◆ EXERCISE DESCRIPTION
Extract each line of the records below that contains the word "Mundial".

◆ GIVEN DATA
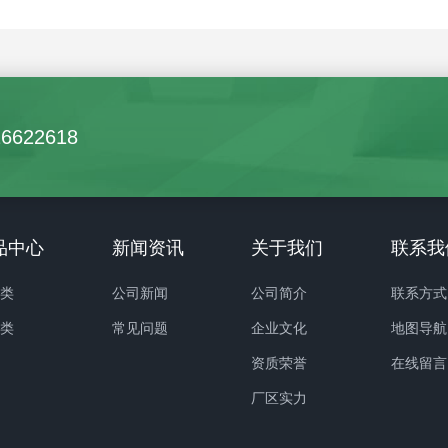
16622618
品中心
新闻资讯
关于我们
联系我
卉类
公司新闻
公司简介
联系方式
化类
常见问题
企业文化
地图导航
资质荣誉
在线留言
厂区实力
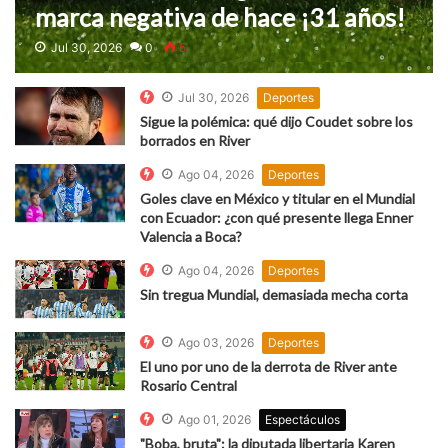
marca negativa de hace ¡31 años!
Jul 30, 2026
0
5
Jul 30, 2026
Deportes
Sigue la polémica: qué dijo Coudet sobre los
borrados en River
Ago 04, 2026
Deportes
Goles clave en México y titular en el Mundial
con Ecuador: ¿con qué presente llega Enner
Valencia a Boca?
Ago 04, 2026
Deportes
Sin tregua Mundial, demasiada mecha corta
Ago 03, 2026
Deportes
El uno por uno de la derrota de River ante
Rosario Central
Ago 01, 2026
Espectáculos
"Boba, bruta": la diputada libertaria Karen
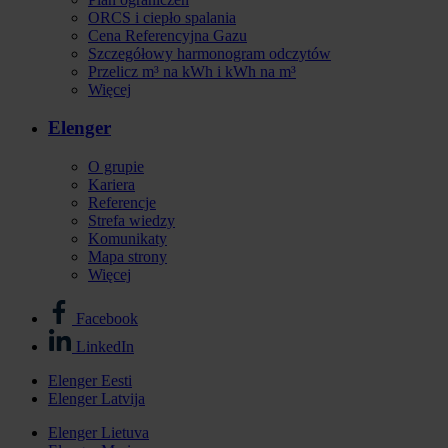
ORCS i ciepło spalania
Cena Referencyjna Gazu
Szczegółowy harmonogram odczytów
Przelicz m³ na kWh i kWh na m³
Więcej
Elenger
O grupie
Kariera
Referencje
Strefa wiedzy
Komunikaty
Mapa strony
Więcej
Facebook
Stopka
LinkedIn
-
Elenger Eesti
media
Elenger Latvija
Stopka
społecznościowe
-
Elenger Lietuva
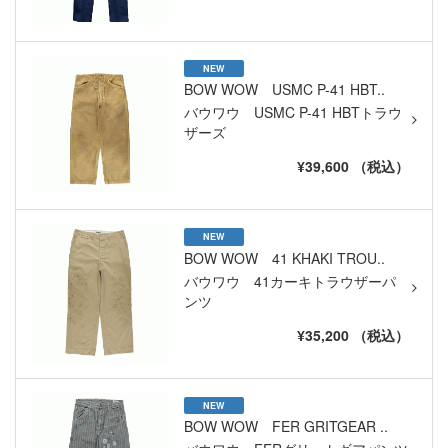
NEW
BOW WOW USMC P-41 HBT..
バウワウ USMC P-41 HBTトラウ
ザーズ
¥39,600 （税込）
NEW
BOW WOW 41 KHAKI TROU..
バウワウ 41カーキトラウザーパ
ンツ
¥35,200 （税込）
NEW
BOW WOW FER GRITGEAR ..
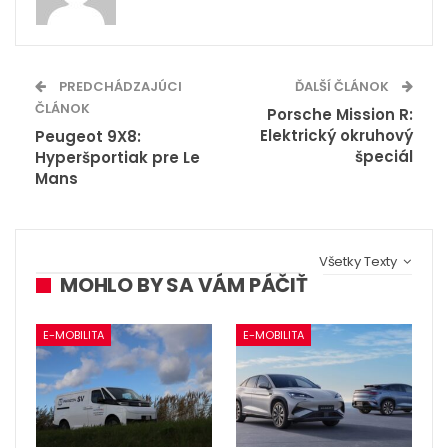
PREDCHÁDZAJÚCI
ĎALŠÍ ČLÁNOK
ČLÁNOK
Porsche Mission R:
Elektrický okruhový
Peugeot 9X8:
špeciál
Hyperšportiak pre Le
Mans
Všetky Texty
MOHLO BY SA VÁM PÁČIŤ
E-MOBILITA
E-MOBILITA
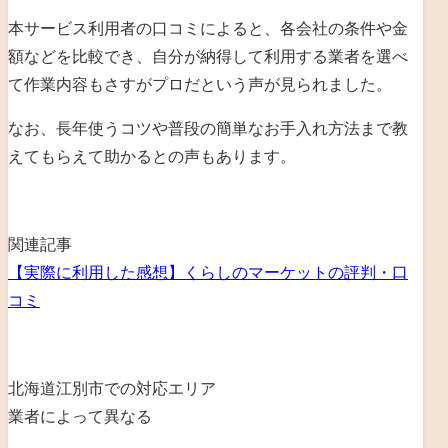
本サービス利用者の口コミによると、各会社の条件や金
額などを比較でき、自分が納得して利用する業者を選べ
て作業内容もさすがプロだという声が見られました。
なお、長年使うコツや普段の簡単なお手入れ方法まで教
えてもらえて助かるとの声もあります。
関連記事
【実際に利用した感想】くらしのマーケットの評判・口
コミ
北海道江別市での対応エリア
業者によって異なる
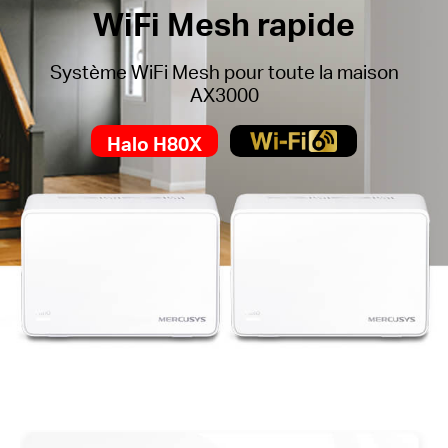
WiFi Mesh rapide
Système WiFi Mesh pour toute la maison
AX3000
Halo H80X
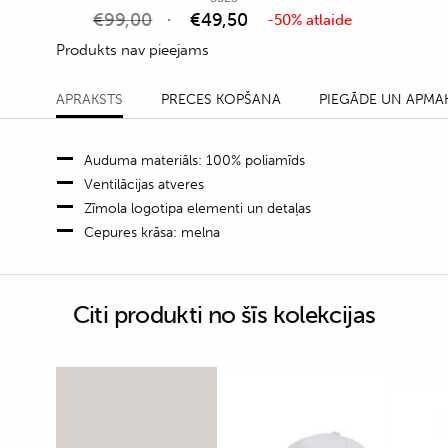
€
99,00
€
49,50
-50% atlaide
Produkts nav pieejams
APRAKSTS
PRECES KOPŠANA
PIEGĀDE UN APMA
Auduma materiāls: 100% poliamīds
Ventilācijas atveres
Zīmola logotipa elementi un detaļas
Cepures krāsa: melna
Citi produkti no šīs kolekcijas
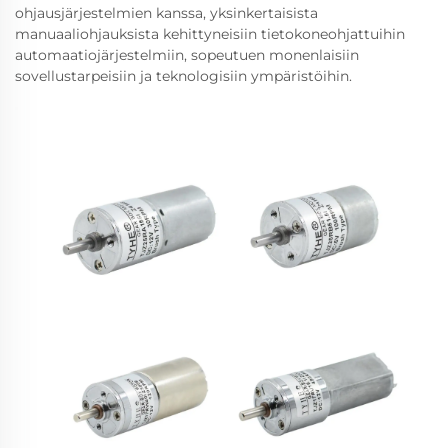
ohjausjärjestelmien kanssa, yksinkertaisista
manuaaliohjauksista kehittyneisiin tietokoneohjattuihin
automaatiojärjestelmiin, sopeutuen monenlaisiin
sovellustarpeisiin ja teknologisiin ympäristöihin.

◆ YOUR SOLUTION
Goles clave en México y titular en el Mundial
Sin tregua Mundial, demasiada mecha corta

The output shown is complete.